Transport modelling for dynamic urban climate studies: MATSDA-roads v2.0
Abstract. Representing dynamic patterns of people’s movement is crucial for modelling high-resolution urban systems with feedback to emissions (e.g., anthropogenic heat, pollutants) and exposure of individuals to environmental stressors. We have developed the transport model MATSDA (Movement And Transport Simulations using Dijkstra’s Algorithm) consists of MATSDA-roads and MATSDA-metro that iteratively computes optimised routes through a simplified nodal representation of urban transport networks. The approach can be used for different transport modes with routes being represented as a sequence of journeys between linked nodes. MATSDA-roads v2.0’s input network has a hierarchy of road types (motorway to local roads, UK) connected by junctions and intersections. MATSDA-roads v2.0 is assessed in London (UK) with data collected in real-time from the Google Maps Directions API over several weeks to capture day of week, time of day, route direction (outbound v. inbound) and route alternatives (total of >87,000 reference routes). A high level of road network detail, notably carriageway types (e.g., dual carriageways, slip roads), is critical to obtain travel times accurately to within 5–10 minutes during daytime, particularly for longer journeys. Model parameter choices are shown to impact model performance, with effective length of local roads and junction delay penalties increasing the modelled travel time. MATSDA-roads v2.0 captures the diurnal variability of urban traffic through its input data, including morning and evening rush hours but travel times are systematically underestimated late at night (between 22 h and 4 h). The model exhibits high skill at identifying major travel corridors (Fractions Skill Score ~0.7 at 500 m grid resolution), indicating its route choices are spatially realistic. This work provides a valuable tool for transport research, urban climate modelling and environmental exposure assessment that require dynamic human movement patterns.
General comments
The paper presents a model for capturing car flow patterns by iteratively computing optimal routes within a simplified nodal configuration of the urban traffic network. Based on the authors' impressive work, the model is developed and implemented for the London urban network. It shows the spatial distribution and diurnal variability of urban road traffic flow, but is limited to a selection of car-commuter classes.

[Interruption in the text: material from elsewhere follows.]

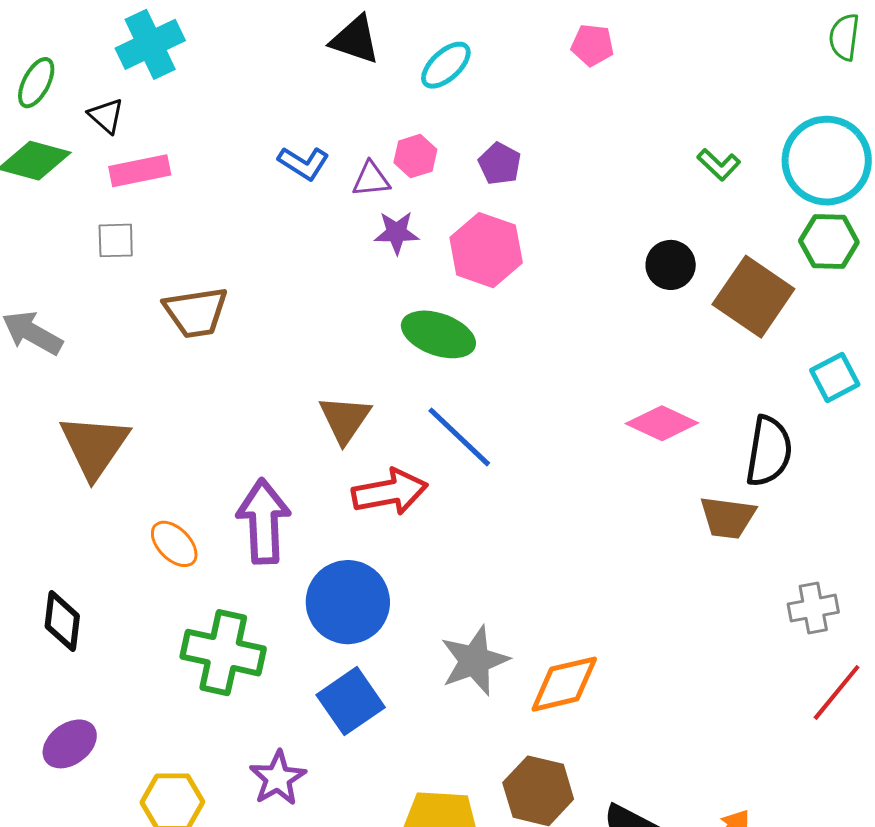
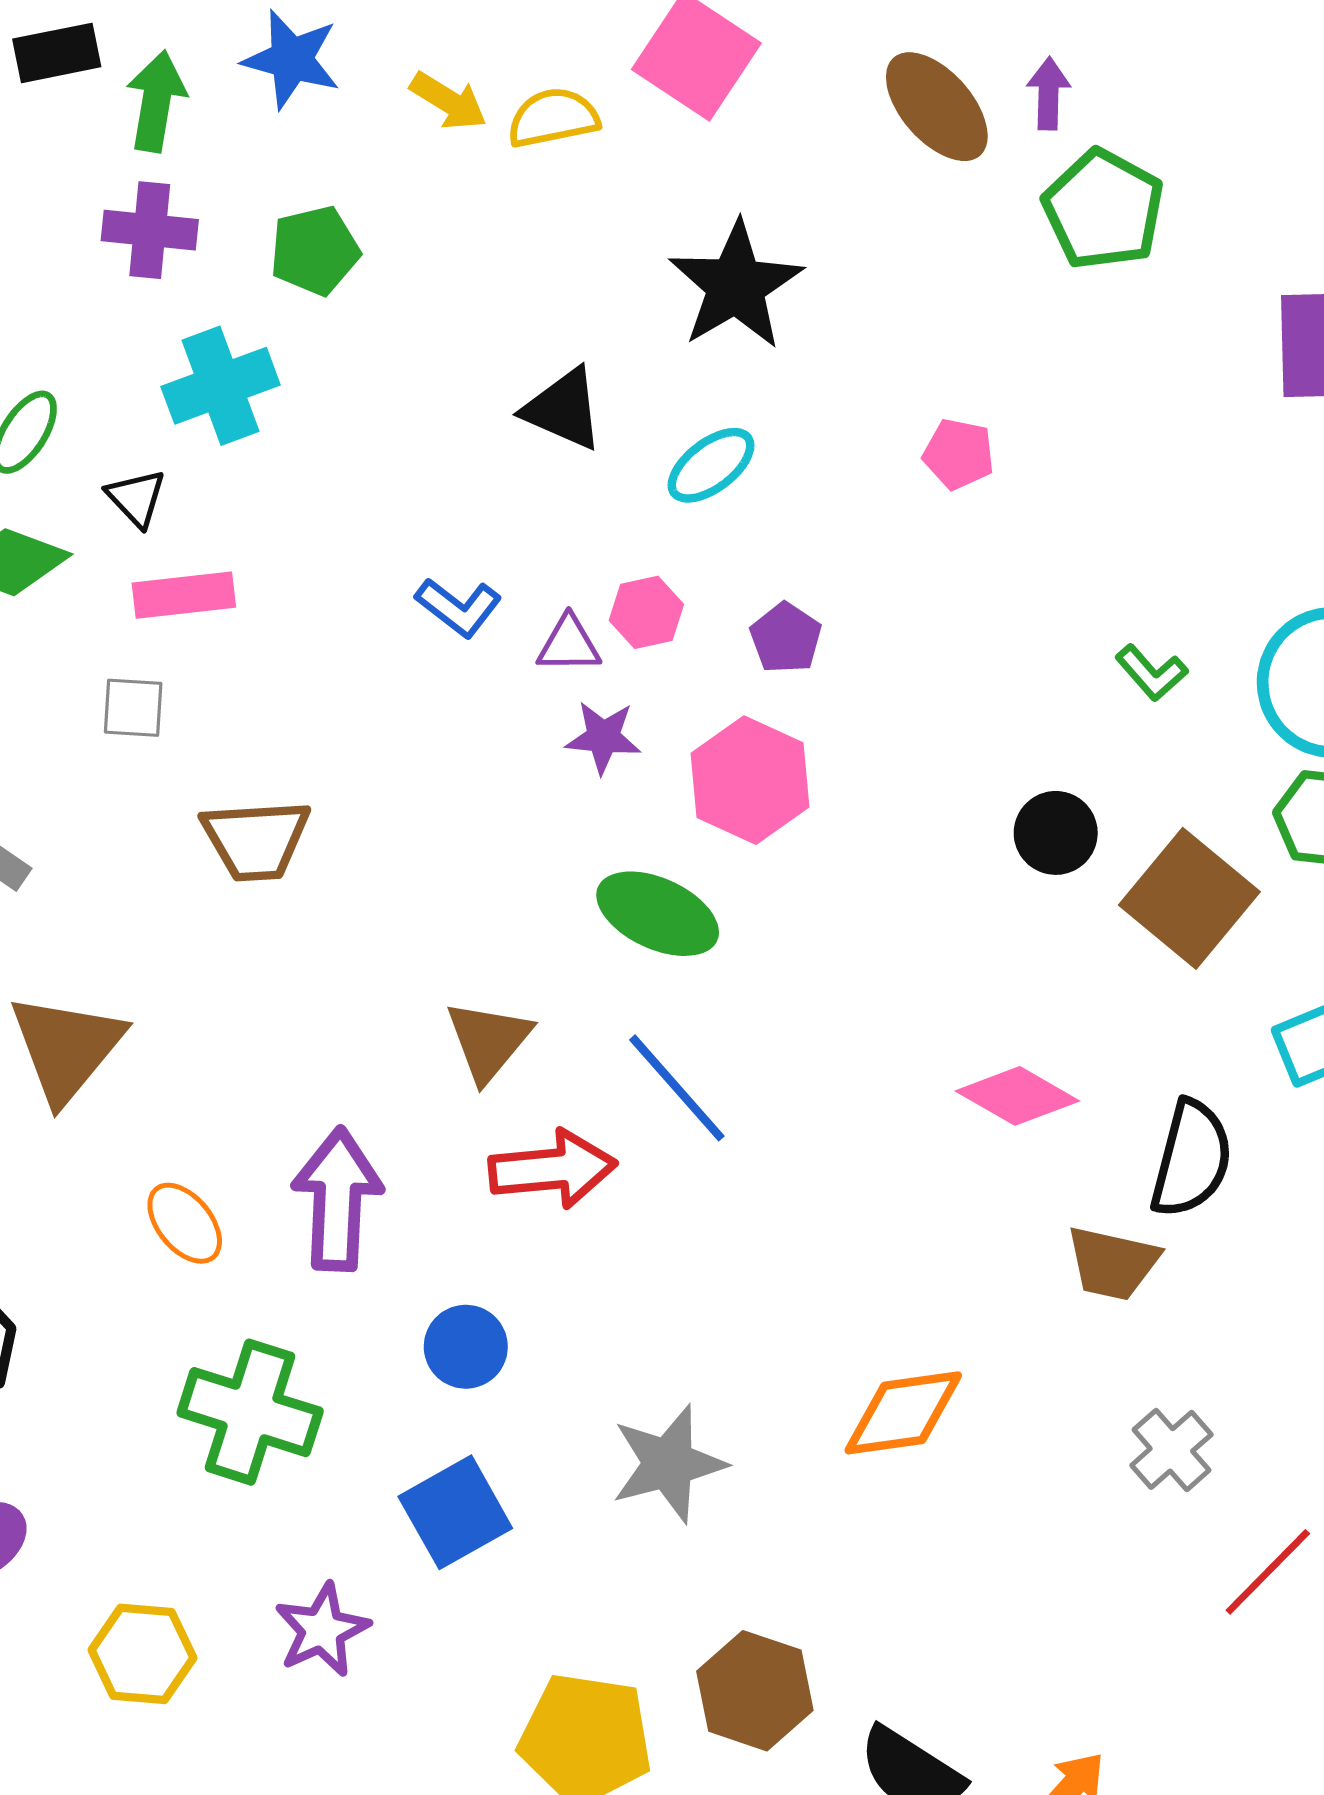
blue circle: (348, 602) -> (466, 1347), size x0.6
gray cross: (813, 608) -> (1171, 1450), moved, turned -36
orange diamond: (564, 684) -> (903, 1413), moved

The paper and the supplementary materials provide sufficient explanations of the model's development and validation. Therefore, the model could be replicated for other urban environments. Certainly, it is questionable if the validation steps followed for London would be sufficient for other urban cases. Nevertheless, the authors present appropriate indications and metrics to guide the validation process in other circumstances and specificities.
Specific comments
1. The authors appropriately emphasise the contributions of the proposed model compared to existing routing applications. Nevertheless, it would be worthwhile to have clearer explanations of how the presented model will address the stated goal of supporting urban climate modelling and environmental exposure assessments.
2. In the model evaluation, the route selection is limited to car commuters. The temporal and spatial evaluations are calibrated using historical traffic data from Google Maps. No correlations between person movements and traffic flow are discussed (e.g., modal share, car occupancy). Additionally, no impact of other types of road vehicles (e.g., freight vehicles, etc.) is considered.
3. The model is calibrated and validated based on historical traffic data from Google Maps. It is not demonstrated that it functions as a simulation model under changes to the considered urban structure or multimodal urban transport system (i.e., changes in modal choices for diurnal journeys).
Technical corrections
4. The paper is well structured, and the flow of the model description and implementation is coherent. Nevertheless, it would be useful to provide a synthetic overview of the methodology (before the model description), eventually including a flowchart of the study's main steps.
5. In the conclusion section, it would be helpful to explicitly redefine all the configurations referred to by #1, #2, … #7 (or at least add a reference to Table 3 for each of them).